For instance, in femoral nerve injury, the level of the lesion may be reliably determined to be above or below the inguinal ligament by assessing whether the hip flexor muscles (iliacus and psoas muscles), which are innervated high in the pelvis, are affected, along with the knee extensors, which are innervated in the thigh itself, below the level of arborization of the nerve. A lesion that occurs proximally, in the pelvis—such as an inflammatory lumbar plexopathy—with weakness of hip flexion as well as knee extension cannot be related to structural damage to the femoral nerve caused by a peripheral block at the level of the femoral crease.
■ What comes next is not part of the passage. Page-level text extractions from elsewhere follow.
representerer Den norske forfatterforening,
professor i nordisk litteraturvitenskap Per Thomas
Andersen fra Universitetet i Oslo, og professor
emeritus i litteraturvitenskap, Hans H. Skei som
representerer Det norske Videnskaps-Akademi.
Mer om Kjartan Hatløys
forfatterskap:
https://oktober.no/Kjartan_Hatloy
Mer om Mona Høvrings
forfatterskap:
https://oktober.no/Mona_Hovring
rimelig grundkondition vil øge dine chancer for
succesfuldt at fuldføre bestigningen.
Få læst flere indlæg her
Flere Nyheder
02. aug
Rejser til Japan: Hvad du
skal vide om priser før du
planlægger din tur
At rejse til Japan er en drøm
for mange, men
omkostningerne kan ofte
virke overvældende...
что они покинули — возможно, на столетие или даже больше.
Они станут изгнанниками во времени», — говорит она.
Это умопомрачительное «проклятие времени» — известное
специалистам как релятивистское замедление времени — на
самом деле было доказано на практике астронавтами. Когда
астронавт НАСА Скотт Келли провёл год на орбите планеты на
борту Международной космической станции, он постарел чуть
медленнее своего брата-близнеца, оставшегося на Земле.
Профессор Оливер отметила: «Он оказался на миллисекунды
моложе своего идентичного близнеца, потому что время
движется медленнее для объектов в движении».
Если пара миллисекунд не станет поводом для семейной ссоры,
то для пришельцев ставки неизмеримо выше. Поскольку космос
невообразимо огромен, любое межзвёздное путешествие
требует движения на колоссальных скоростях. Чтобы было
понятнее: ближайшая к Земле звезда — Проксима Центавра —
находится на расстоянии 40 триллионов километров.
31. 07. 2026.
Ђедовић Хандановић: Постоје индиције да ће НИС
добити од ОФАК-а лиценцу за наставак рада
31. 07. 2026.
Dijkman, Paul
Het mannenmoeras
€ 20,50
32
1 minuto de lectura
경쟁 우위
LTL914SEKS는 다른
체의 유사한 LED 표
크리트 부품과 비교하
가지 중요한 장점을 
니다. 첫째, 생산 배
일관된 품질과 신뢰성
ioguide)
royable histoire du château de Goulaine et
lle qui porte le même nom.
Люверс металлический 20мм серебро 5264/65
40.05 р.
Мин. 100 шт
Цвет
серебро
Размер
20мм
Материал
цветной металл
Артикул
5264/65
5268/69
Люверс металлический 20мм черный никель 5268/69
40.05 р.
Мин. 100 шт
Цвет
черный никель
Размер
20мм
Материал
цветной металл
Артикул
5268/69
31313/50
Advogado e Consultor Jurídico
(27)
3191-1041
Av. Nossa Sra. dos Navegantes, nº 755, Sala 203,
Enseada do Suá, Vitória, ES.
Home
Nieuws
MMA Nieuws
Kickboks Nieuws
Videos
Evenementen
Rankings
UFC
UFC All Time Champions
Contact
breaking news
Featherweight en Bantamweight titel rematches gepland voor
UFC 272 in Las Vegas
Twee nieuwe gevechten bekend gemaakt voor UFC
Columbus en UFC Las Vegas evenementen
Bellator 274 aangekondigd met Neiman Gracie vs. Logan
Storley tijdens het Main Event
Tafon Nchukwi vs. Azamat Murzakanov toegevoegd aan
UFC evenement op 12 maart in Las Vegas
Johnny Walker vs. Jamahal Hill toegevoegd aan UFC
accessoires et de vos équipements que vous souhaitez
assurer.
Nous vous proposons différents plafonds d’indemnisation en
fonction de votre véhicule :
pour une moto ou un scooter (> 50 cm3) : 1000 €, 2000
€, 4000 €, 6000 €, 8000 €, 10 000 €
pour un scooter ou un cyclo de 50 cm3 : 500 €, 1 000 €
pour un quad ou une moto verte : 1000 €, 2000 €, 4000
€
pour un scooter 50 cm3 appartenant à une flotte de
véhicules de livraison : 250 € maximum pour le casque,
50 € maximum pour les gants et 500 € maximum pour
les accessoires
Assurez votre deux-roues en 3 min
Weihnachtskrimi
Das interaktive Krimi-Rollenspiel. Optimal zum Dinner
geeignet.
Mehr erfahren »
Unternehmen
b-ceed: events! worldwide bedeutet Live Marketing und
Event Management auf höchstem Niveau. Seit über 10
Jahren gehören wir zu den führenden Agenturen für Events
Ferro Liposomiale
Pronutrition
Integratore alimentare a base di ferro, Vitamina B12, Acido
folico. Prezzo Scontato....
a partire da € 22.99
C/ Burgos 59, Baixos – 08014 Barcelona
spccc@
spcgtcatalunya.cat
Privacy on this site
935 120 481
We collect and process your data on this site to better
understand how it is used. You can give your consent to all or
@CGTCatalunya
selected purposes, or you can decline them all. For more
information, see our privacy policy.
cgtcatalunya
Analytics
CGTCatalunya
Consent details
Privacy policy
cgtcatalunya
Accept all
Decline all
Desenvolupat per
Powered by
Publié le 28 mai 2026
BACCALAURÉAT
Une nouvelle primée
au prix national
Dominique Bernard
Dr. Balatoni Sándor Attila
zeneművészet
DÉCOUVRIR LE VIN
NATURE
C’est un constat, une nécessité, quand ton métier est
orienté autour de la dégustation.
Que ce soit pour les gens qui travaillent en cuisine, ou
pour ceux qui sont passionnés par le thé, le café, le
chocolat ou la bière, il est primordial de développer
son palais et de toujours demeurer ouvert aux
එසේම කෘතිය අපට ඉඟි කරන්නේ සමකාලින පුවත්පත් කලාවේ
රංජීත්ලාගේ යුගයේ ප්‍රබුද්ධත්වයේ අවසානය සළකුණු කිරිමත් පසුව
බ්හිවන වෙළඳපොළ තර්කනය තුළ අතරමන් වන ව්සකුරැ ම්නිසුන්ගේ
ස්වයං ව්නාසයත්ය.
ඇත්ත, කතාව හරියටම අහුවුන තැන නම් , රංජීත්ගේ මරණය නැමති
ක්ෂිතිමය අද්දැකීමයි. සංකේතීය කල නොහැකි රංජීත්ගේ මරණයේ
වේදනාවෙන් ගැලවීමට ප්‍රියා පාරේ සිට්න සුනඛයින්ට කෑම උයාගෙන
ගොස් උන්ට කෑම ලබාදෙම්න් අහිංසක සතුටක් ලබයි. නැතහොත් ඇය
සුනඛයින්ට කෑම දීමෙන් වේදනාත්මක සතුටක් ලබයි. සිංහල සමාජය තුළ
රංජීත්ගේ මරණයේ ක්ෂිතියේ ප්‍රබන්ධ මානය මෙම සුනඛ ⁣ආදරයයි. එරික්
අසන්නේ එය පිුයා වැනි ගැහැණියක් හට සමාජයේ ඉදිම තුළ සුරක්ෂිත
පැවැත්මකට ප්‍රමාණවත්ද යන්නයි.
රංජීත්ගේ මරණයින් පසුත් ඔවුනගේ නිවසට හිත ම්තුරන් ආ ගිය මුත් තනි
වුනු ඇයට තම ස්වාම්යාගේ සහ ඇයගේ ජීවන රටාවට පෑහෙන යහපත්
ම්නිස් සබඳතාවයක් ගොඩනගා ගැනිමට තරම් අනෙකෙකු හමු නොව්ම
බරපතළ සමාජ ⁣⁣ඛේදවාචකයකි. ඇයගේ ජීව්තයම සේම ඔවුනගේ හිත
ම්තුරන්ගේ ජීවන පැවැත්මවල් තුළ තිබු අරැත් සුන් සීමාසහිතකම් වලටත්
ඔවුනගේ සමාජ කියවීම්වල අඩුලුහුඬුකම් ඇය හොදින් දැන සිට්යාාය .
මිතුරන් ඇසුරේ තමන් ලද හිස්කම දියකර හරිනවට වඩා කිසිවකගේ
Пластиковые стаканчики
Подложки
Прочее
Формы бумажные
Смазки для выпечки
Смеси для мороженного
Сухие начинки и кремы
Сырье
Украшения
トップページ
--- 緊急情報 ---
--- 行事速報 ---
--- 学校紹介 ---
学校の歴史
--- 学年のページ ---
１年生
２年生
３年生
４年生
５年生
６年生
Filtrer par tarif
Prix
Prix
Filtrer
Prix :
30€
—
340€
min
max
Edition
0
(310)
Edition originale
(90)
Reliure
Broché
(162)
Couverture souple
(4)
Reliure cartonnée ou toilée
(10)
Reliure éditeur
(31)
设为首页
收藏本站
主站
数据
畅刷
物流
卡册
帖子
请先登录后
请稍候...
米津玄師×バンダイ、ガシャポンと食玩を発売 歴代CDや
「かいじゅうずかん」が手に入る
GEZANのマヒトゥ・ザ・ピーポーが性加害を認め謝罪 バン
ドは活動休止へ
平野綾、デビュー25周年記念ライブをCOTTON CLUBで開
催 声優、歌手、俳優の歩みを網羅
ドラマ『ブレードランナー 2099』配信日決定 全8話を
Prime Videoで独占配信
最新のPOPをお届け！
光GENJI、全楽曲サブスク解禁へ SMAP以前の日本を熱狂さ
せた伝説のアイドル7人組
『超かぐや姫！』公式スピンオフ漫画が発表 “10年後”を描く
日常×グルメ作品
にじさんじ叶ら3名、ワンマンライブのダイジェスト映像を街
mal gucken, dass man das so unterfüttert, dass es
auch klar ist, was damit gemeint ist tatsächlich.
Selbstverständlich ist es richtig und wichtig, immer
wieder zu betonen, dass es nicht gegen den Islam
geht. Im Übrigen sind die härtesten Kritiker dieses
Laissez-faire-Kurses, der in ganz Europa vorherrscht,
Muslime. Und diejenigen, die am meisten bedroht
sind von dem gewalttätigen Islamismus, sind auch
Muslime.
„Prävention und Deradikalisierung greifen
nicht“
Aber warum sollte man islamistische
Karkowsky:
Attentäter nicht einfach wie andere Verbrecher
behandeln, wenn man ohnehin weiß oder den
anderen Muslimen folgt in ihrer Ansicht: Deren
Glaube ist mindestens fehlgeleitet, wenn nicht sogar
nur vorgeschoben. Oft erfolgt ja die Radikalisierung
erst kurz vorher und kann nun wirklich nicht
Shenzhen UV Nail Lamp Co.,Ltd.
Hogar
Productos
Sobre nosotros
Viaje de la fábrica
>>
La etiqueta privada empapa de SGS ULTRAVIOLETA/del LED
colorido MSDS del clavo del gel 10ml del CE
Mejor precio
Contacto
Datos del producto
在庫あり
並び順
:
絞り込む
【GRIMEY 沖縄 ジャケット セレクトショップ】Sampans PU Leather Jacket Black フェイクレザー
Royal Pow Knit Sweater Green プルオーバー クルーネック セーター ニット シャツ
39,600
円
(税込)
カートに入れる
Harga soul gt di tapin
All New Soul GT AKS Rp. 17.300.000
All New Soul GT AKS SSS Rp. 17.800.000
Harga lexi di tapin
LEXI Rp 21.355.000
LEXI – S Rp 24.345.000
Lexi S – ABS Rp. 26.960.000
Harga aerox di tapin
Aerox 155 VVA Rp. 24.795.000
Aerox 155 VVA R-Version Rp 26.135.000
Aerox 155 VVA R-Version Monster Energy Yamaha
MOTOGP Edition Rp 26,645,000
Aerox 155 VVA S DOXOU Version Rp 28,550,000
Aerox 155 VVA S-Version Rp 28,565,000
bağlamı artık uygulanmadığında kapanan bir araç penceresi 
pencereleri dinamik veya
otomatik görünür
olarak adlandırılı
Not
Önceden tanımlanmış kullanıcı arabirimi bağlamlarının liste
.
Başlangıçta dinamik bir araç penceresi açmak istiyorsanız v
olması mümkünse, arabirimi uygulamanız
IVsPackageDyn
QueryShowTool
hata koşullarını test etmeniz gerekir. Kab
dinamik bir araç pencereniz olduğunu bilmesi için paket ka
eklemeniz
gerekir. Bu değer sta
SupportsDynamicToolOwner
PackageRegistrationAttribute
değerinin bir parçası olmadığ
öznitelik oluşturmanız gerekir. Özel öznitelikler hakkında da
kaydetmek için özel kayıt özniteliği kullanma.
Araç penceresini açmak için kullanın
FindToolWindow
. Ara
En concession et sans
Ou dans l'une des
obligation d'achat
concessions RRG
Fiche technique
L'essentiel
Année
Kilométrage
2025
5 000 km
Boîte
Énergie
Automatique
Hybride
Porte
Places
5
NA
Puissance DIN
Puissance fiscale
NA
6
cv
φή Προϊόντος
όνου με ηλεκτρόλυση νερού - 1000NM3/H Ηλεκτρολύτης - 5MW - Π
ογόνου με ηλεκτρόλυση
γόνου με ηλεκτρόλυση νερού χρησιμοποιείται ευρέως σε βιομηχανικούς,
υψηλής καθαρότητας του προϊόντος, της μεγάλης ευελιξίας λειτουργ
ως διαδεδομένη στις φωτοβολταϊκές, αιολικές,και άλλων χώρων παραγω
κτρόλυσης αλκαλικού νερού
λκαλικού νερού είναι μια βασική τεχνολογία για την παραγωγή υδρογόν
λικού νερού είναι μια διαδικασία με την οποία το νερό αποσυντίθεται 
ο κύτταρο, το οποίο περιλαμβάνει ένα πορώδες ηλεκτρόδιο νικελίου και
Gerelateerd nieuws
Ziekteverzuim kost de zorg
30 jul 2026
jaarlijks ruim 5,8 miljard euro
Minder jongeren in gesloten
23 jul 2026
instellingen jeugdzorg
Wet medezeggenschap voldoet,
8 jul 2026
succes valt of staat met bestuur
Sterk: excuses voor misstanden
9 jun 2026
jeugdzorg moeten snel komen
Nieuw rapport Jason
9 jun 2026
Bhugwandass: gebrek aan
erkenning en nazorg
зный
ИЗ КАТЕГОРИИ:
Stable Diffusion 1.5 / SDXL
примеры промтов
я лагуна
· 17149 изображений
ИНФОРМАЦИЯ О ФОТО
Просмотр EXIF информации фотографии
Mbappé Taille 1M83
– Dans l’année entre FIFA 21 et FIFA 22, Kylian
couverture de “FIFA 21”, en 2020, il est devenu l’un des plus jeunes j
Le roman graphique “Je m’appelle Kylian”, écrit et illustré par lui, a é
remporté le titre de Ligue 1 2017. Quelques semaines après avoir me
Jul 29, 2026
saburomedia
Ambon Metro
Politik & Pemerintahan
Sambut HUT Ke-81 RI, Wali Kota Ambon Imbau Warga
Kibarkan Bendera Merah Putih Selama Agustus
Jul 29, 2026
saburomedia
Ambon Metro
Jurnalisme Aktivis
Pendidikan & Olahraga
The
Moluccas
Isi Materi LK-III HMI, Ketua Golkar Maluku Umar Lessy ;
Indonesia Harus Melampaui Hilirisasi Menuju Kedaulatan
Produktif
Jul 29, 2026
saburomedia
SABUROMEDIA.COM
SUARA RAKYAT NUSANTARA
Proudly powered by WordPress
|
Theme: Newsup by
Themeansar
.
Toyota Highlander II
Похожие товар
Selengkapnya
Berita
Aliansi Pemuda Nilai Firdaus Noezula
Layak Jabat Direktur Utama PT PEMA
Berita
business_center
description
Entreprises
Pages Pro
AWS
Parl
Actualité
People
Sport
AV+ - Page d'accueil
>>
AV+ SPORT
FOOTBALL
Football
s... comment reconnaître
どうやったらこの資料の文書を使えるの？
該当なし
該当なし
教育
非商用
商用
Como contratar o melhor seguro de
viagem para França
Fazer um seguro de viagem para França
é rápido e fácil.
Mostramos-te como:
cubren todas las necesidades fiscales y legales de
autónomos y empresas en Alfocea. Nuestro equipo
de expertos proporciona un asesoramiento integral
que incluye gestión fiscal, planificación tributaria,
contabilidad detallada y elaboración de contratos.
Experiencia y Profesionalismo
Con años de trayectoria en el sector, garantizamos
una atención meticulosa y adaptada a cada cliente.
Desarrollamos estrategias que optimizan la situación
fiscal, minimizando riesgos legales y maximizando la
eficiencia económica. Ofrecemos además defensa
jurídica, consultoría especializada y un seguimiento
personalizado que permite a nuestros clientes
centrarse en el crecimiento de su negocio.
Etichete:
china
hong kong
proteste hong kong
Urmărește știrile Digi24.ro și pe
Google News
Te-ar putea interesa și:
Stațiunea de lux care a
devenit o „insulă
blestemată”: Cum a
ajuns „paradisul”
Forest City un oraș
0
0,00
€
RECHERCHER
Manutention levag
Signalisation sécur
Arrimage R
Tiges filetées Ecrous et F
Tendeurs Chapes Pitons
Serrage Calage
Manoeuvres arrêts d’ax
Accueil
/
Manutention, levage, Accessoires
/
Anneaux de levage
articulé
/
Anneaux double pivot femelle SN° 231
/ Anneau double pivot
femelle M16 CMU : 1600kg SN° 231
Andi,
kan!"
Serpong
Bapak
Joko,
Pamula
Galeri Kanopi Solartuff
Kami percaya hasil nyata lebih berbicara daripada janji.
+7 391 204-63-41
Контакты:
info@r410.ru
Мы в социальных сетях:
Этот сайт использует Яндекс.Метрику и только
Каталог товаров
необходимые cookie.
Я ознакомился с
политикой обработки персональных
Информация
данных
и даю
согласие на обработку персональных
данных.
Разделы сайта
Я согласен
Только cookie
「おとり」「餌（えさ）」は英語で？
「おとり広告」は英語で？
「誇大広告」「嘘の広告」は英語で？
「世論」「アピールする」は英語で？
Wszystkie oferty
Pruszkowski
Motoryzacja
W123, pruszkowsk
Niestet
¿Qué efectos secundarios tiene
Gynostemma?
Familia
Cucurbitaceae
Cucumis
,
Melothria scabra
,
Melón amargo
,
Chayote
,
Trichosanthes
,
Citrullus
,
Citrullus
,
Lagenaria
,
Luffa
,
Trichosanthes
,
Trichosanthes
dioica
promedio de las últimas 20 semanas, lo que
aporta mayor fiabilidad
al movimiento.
Similarly, a sciatic nerve injury with loss of hamstring innervation could not be attributable to trauma from a popliteal/sciatic block, which occurs at a significant distance below the release of branches to these muscles.


There are numerous potential causes of neurologic injury or dysfunction in the perioperative period. Anesthesiologists should assume the leading role in establishing the cause of postoperative neurologic injury to guide therapy as well as for medicolegal reasons. This requires a multidisciplinary approach with detailed motor and sensory examination, neurology or physical medicine referral, appropriate electrophysiologic testing, as well as imaging, as detailed in Assessment of Neurologic Complications of Regional Anesthesia.